(Records provided begins)

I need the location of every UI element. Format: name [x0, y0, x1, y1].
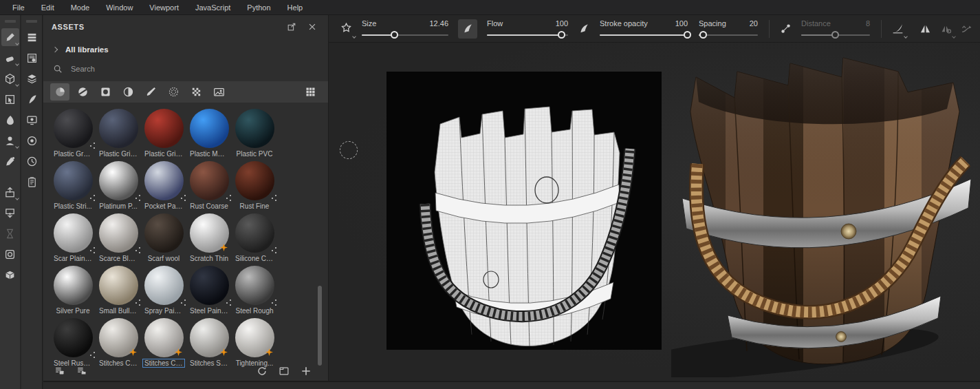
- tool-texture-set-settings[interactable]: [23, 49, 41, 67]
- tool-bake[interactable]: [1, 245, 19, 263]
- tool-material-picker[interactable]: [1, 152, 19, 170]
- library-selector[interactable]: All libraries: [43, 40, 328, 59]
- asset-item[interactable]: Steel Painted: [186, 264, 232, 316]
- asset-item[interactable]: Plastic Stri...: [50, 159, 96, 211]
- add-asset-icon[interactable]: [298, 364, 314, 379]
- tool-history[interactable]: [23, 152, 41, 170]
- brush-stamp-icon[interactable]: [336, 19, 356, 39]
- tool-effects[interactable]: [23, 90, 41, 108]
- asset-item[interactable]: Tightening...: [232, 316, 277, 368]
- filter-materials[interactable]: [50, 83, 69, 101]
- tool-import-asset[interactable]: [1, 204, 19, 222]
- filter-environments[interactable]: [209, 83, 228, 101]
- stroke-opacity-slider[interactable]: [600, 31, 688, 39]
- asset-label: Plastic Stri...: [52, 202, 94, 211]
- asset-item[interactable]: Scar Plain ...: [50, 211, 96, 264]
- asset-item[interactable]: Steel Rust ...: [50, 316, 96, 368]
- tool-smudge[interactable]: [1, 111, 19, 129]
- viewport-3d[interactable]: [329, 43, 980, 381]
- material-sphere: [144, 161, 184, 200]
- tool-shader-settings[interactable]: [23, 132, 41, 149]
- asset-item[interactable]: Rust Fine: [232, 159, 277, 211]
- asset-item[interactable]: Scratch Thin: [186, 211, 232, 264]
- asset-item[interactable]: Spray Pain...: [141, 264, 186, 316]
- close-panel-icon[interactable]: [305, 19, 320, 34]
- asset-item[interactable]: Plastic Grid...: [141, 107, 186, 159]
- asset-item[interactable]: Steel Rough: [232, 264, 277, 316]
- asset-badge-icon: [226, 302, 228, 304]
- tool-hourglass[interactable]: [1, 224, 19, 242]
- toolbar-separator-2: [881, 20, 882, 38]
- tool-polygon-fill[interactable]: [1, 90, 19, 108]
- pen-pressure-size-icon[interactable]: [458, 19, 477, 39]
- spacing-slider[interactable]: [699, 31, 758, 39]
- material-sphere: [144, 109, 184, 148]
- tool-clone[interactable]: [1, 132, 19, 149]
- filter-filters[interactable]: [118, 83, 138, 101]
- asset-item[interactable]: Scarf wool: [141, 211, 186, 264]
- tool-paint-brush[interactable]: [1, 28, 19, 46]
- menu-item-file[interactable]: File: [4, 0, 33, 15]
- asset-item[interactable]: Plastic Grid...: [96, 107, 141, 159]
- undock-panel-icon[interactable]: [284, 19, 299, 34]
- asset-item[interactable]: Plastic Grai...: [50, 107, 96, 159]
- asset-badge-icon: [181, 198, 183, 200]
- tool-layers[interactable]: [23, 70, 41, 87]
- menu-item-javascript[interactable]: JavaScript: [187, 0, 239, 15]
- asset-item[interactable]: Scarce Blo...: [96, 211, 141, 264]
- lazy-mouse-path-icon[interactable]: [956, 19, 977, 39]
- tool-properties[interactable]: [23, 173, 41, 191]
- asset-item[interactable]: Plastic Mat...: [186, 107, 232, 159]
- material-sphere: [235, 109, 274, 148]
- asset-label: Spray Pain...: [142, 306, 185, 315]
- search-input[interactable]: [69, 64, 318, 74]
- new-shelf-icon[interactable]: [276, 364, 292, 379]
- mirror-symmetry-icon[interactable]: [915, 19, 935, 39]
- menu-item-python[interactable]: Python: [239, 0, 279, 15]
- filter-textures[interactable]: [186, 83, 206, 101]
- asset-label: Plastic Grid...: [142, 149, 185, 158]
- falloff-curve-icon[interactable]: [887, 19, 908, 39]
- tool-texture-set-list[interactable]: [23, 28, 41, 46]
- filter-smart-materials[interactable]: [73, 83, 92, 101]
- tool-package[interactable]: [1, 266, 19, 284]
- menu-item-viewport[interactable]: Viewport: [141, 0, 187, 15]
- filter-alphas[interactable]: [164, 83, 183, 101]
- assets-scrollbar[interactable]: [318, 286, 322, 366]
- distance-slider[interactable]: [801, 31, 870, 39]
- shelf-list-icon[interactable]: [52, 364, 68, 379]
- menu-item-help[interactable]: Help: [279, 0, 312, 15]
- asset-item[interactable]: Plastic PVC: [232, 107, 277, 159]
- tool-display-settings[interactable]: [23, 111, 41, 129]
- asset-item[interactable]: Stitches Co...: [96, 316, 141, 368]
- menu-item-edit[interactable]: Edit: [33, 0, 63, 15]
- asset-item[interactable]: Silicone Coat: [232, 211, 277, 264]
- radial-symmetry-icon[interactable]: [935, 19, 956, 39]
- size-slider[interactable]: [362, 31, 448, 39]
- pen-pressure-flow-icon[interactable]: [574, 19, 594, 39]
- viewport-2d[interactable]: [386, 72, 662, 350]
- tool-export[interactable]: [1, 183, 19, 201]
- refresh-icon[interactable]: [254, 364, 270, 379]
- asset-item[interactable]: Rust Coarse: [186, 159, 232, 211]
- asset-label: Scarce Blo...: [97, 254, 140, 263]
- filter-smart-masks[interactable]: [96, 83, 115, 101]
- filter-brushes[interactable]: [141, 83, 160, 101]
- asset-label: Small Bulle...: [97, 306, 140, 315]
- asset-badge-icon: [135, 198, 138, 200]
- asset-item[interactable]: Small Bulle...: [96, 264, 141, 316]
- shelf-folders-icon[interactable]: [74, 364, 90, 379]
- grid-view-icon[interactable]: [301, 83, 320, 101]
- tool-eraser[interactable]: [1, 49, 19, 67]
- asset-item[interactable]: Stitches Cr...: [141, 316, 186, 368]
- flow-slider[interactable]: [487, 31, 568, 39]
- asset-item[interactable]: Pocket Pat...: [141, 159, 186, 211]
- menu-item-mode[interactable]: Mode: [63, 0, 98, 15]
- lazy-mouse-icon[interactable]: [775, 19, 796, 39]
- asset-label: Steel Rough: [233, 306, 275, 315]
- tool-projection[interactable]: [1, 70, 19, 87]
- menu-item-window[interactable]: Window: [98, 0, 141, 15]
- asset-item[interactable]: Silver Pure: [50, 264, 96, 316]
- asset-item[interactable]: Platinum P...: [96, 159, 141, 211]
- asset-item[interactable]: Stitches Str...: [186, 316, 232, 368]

(Records provided ends)

Search the material for the word "materials". Each line where it is found must be copied.

Solution below
- filter-materials[interactable]: [50, 83, 69, 101]
- filter-smart-materials[interactable]: [73, 83, 92, 101]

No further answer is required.